I changed completely; the way I interacted with my family, my mood, my apetite, my routine.
I was a 14 year old adolescent.
Apparently that doesn't make any difference to my culture.

From an early age, I stopped going to the bathroom at night.
Something to do with "Bloody Mary".
Even if my bladder was bursting, I wouldn't go to the bathroom.
I have my daily showers in the day time, and I've even scheduled my body to need the toilet in daylight hours.
When I brush my teeth at night, I make sure someone else is in the bathroom with me.
...and that they're talking.
I don't want them to suddenly become possessed the one minute I'm not paying attention.

My older sister is still used to me calling "Mummy" at 4am in the dark.
Since I was 4 or 5, she used to wake up and tell me not to be stupid, and that I only had a nightmare.
She still tells me not to be stupid, and that it's all in my imagination.

For a while, I used to use the Protection Prayer ( Ayat-ul-Qursi) to calm me down.
But then I had a nightmare, in which I kept reciting it wrong.
Since then, it's not worked.
Many nights, I stay awake, frozen in my bed, with that prayer going over and over in my head.

The passage light has never been switched off, because I know I'll get scared.
I chose the room with the roadlight outside the window.
My phone never leaves my hand at night, just in case I have to call 999 (if it's a murderer or burglar) or my house phone (if it's a ghost and I need my parents to come).

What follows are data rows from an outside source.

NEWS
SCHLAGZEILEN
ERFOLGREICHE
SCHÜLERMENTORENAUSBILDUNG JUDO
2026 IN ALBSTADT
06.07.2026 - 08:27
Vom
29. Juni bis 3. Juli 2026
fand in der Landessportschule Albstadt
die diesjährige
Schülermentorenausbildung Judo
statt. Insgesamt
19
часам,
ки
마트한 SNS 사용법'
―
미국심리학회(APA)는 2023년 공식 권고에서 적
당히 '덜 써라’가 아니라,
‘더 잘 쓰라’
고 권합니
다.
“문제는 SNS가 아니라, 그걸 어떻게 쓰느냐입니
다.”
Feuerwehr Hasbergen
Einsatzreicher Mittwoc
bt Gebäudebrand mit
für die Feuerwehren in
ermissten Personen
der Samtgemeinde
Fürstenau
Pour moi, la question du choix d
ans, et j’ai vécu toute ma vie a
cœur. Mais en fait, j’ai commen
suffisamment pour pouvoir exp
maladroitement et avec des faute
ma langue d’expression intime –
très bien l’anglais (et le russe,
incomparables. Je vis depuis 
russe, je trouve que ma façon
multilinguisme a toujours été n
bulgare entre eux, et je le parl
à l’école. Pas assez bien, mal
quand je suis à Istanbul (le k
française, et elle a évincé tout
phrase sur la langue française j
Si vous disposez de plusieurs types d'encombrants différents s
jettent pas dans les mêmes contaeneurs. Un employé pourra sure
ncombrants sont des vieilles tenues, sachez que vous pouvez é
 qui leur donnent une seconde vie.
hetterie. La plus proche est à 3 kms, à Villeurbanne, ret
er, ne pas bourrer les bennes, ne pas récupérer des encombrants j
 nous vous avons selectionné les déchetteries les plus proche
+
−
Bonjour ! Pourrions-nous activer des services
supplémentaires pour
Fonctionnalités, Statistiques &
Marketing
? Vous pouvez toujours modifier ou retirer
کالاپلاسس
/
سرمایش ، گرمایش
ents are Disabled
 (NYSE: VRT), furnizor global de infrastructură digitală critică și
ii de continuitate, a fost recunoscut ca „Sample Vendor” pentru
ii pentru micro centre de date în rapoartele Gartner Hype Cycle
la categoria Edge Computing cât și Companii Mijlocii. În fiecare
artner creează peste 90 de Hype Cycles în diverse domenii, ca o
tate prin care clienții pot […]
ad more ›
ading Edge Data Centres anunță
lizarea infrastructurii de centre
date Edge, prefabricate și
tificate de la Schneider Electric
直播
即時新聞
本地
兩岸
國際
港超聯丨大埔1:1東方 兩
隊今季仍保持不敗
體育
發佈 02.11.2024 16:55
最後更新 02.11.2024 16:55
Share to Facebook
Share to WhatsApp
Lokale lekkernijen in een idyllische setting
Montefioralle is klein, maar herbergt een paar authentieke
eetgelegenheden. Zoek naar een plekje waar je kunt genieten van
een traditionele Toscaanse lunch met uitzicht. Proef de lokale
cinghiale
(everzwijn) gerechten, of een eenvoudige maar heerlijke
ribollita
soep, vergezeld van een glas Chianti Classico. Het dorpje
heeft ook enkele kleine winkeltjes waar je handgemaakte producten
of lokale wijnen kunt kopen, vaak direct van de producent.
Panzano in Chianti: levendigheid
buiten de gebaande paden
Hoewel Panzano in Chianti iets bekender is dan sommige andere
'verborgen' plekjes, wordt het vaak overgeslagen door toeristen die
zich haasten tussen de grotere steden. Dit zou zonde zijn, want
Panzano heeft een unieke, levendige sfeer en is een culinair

Every single night, I go through the motions of checking my room for any pictures.
Any magazines, posters, or leaflets get turned over so I can't see any faces.
Any mirrors left lying around are covered up with clothes.
Teddies are hidden at the back of cupboards.

Yet, I still get scared.
I still see faces.
I still shake and shivver.
I still cry.

Why am I so afraid?
Why can't I shake this fear off?
Does anyone know what I can do?
I can't take it much longer.

Friday, January 04, 2008

Two Double Oh Seven.

What a year.
It started in illness and ended in illness.

Scandal, Gossip, Drama.
College, Community and WWW.
RatBoy.
Quasimodo.
KbinWalid.

I don't even remember how I started talking to Modo.
It was the Monday before my birthday that he made me come.
Since then, I've been falling.

Summer time was a mixed bag of Lucky Dips.
Mi Madre had to go off and we had to stay and hold down the fortress.
That Summer I found my older sister.

I also held down a job for three or four months.
But I hated it.
So I left.

October saw the birth of the Uni-Ness.
How I hate it.

2007 was the year I made the decision to leave religion.
The beginning of my journey.
It was also the year I took my first acoholic drink.
Had my first orgasm.
Stayed in a place full of guys in a different city.
Discovered my other side.
Became an official tease.

I guess Double 07 was the year of many beginnings.
I hope double Oh Eight isn't the year of endings.